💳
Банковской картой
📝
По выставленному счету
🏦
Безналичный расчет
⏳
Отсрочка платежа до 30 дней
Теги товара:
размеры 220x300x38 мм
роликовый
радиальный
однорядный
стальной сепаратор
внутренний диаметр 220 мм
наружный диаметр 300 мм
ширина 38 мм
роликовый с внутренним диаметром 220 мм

- - - - - - -

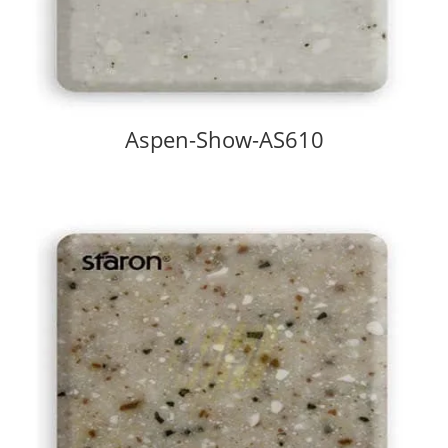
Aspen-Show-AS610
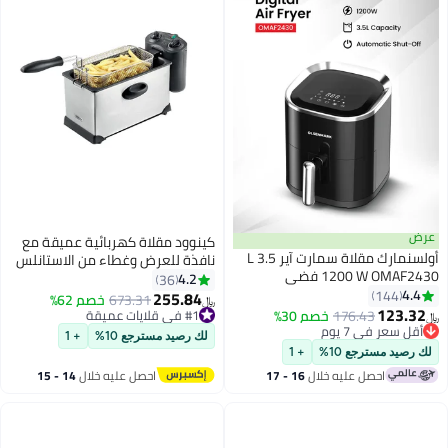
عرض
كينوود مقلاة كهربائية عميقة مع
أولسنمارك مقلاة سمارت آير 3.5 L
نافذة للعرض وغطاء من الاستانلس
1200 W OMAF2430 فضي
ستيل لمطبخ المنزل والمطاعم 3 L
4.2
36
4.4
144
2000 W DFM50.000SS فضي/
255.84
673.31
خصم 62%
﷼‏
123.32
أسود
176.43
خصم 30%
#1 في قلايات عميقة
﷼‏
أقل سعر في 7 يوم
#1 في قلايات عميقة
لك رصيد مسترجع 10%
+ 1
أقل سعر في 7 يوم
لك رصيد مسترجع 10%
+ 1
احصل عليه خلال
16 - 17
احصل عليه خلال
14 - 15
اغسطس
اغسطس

- - - - - - -

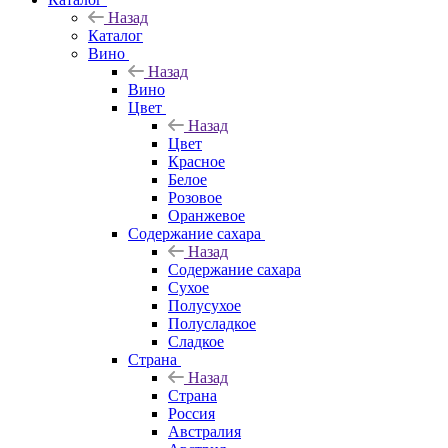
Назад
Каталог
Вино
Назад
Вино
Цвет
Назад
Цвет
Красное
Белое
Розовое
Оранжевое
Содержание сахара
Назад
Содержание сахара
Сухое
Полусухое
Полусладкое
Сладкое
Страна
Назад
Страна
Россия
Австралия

- - - - - - -

(Required work):
Look above for the line containing "Отсрочка платежа до 30 дней" and the line containing "роликовый с внутренним диаметром 220 мм". Transcribe both, with the lines between them, exactly.

(Task answer):
Отсрочка платежа до 30 дней
Теги товара:
размеры 220x300x38 мм
роликовый
радиальный
однорядный
стальной сепаратор
внутренний диаметр 220 мм
наружный диаметр 300 мм
ширина 38 мм
роликовый с внутренним диаметром 220 мм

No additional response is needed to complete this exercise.